— DESCRIPTION OF THE TASK —
Pick out each line with the word "faire" from the material that follows.

— RECORDS SUPPLIED —
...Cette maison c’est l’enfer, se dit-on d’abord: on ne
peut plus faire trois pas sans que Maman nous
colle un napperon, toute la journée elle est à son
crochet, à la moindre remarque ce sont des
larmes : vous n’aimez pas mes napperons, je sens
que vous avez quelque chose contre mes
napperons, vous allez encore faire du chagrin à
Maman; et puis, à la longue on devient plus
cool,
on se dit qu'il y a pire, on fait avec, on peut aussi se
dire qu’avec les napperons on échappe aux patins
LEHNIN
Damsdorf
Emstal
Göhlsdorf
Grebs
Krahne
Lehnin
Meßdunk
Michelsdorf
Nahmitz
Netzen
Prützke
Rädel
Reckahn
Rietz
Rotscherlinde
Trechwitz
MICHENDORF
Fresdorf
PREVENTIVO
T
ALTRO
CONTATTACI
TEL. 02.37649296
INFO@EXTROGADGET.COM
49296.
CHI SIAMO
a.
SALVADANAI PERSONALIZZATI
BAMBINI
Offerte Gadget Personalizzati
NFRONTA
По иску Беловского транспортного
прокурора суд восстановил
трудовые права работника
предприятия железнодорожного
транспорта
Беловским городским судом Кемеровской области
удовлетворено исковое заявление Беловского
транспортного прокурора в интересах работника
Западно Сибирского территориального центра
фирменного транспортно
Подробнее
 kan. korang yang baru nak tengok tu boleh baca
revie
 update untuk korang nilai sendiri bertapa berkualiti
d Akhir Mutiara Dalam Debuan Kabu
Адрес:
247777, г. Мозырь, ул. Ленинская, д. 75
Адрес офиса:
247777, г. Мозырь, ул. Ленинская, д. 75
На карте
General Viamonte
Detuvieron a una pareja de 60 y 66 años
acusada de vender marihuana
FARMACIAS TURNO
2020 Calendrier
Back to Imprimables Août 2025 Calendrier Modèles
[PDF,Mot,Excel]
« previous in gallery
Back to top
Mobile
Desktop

— OUTPUT —
peut plus faire trois pas sans que Maman nous
napperons, vous allez encore faire du chagrin à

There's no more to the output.